Seine selbst redigierte Ausstellung ist im Obergeschoss zu sehen. Der interessantere Teil befindet sich in der größeren Halle. Auf vielen selbstgestalteten Tischen hat Tillmans Fotos mit Zeitungs- und Journalausschnitten kombiniert. Jeder Tisch zeigt ein anderes Thema. Das ist oberflächlich betrachtet recht kurzweilig. Aber es steckt ja bestimmt wieder mal viel mehr dahinter, woll? An dieser Stelle schon mal ein Vorwurf: Eine Möglichkeit, sich im Sitzen einen Blick über die Ausstellung schweifen zu lassen, wäre – auch für uns „junge 68er“ - nicht schlecht gewesen. Vielleicht auf selbstdesignten Bänken? (Zumal man ja von der Pettibon-Ausstellung schon etwas geschafft ist.)
Stimmt! Es ist mal wieder viel zu viel. Künstler könnten ihren Geschmack auch damit beweisen, dass sie für das Publikum die besten Sachen auswählen. Bei einer solchen Masse an Bildern und Fundstücken ist die Gesamtaussage so beliebig wie die falsch verstandene Postmoderne.
In der Punk-Ästhetik kenn ich mich einfach zu wenig aus – zumindest in den Bildwelten. Pettibon thematisiert ja eher Allerweltssujets in Comic-Ästhetik: die große Welle beim Surfen, auf den Betrachter zurasende Züge, Frauen, die mit Babys spielen... Und das in mehrfacher Ausfertigung und Variation. Meist in Tuschtechnik. Skizzenhaft. Unfertig, unvollendet. Und das soll Punk sein? Das Fragmentarische als Provokation? Die Motive erinnern ja eher an PopArt. Allerdings: Manche Kommentare, die ich doch verstehen kann, beinhalten ironische Gesellschaftskritik, wie z.B. der Spruch „Like the israelis we make bloom the desert“ unter einem in Aquarelltechnik gemalten amerikanischen Soldatenfriedhof.
Tillmans Ästhetik verstehe ich da schon eher.
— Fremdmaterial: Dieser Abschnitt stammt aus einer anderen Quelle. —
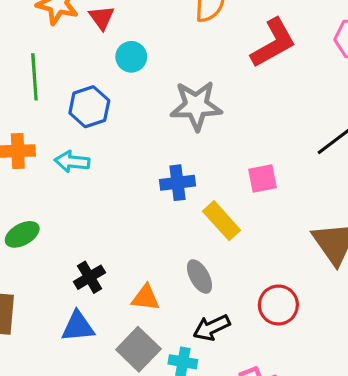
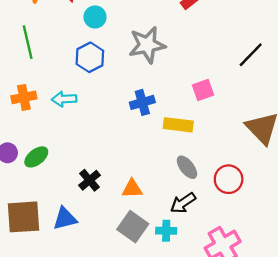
blue hexagon: (89, 107) -> (90, 57), moved
yellow rectangle: (222, 221) -> (178, 125), turned -32
gray ellipse: (199, 277) -> (187, 167), moved
blue triangle: (78, 327) -> (65, 219), moved

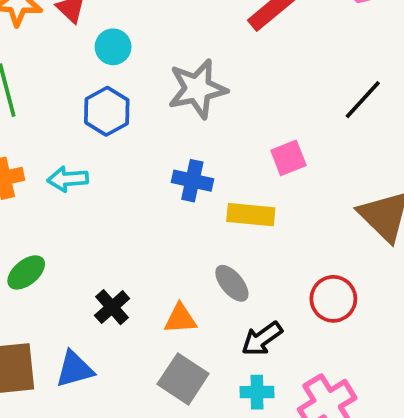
blue cross: (142, 102) -> (192, 181), turned 30
gray ellipse: (187, 167) -> (232, 283), moved
cyan cross: (166, 231) -> (257, 392), moved

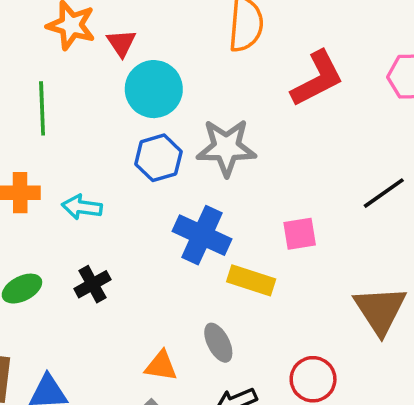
cyan circle: (113, 47) -> (154, 89), size x1.6
blue hexagon: (107, 111) -> (158, 158), moved
blue cross: (192, 181) -> (202, 235), size x1.4
black cross: (112, 307) -> (93, 284), moved

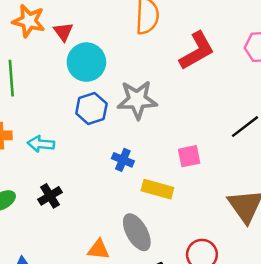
blue cross: (202, 235) -> (123, 160), size x0.6
gray ellipse: (218, 343) -> (137, 232), size x1.4

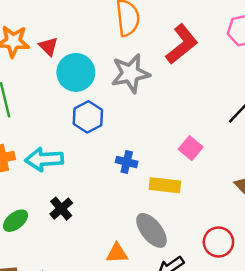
gray star: (137, 100) -> (130, 73), moved
cyan arrow: (41, 144) -> (44, 159), size x1.4
pink square: (189, 156) -> (191, 148), turned -30

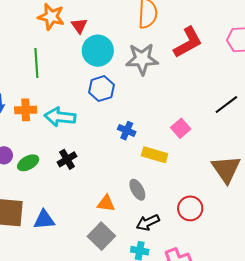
gray ellipse: (151, 230) -> (137, 190), size x0.7

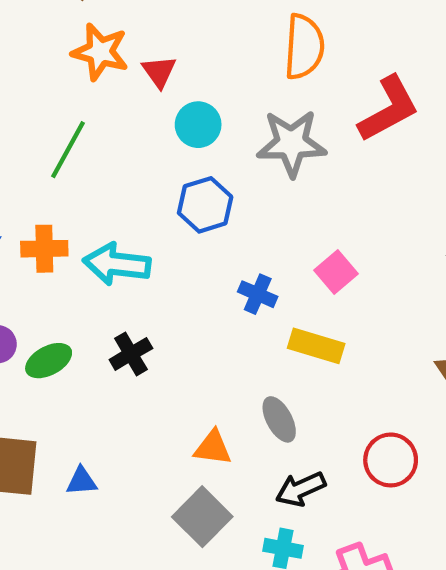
cyan circle: (98, 51) -> (198, 125), size x0.7
green line: (36, 63) -> (68, 150), turned 32
pink square: (181, 128) -> (336, 272), moved
blue triangle: (44, 220) -> (82, 481), size x0.7

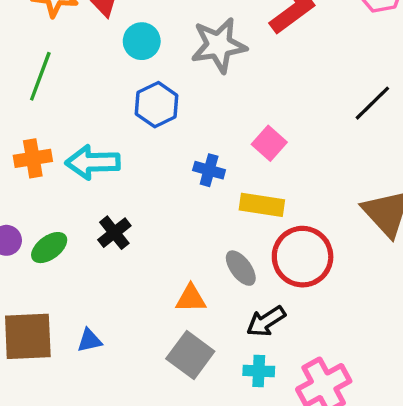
red circle: (391, 460) -> (303, 257), moved, size x1.4

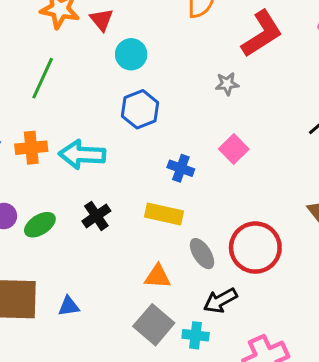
gray star: (219, 45) -> (227, 84), moved, size x0.5
yellow rectangle: (262, 205) -> (164, 214), moved
cyan cross: (259, 371) -> (196, 335), moved

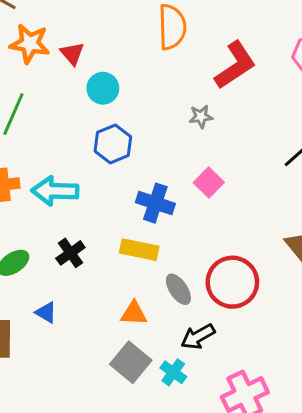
blue cross: (181, 168) -> (155, 203), size x1.4
blue triangle: (69, 306) -> (46, 312), moved, turned 40
cyan cross: (196, 335) -> (173, 372), turned 30

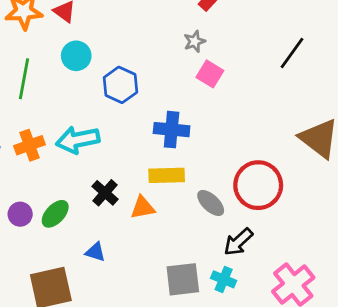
cyan circle: (103, 88) -> (76, 56), moved
pink square: (209, 182) -> (210, 74), moved
orange triangle: (134, 313) -> (143, 207), moved
gray square: (131, 362) -> (183, 279), turned -33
Wie soll man denn auch eine Auswahl treffen – in unserer Welt der Milliarden Bilder. Die Masse der ausgestellten Bilder entspricht eben diesem Dilemma. Einen ästhetischen Wandbehang für die Technik-Jünger, wie Sie es bezeichnen, vermag ich nicht zu erkennen. Eher drückt sein Bildauswahl den Versuch aus, in „dem Ganzen“ irgendeinen Sinn zu erkennen (oder ihm seinen persönlichen Sinn) zu verleihen.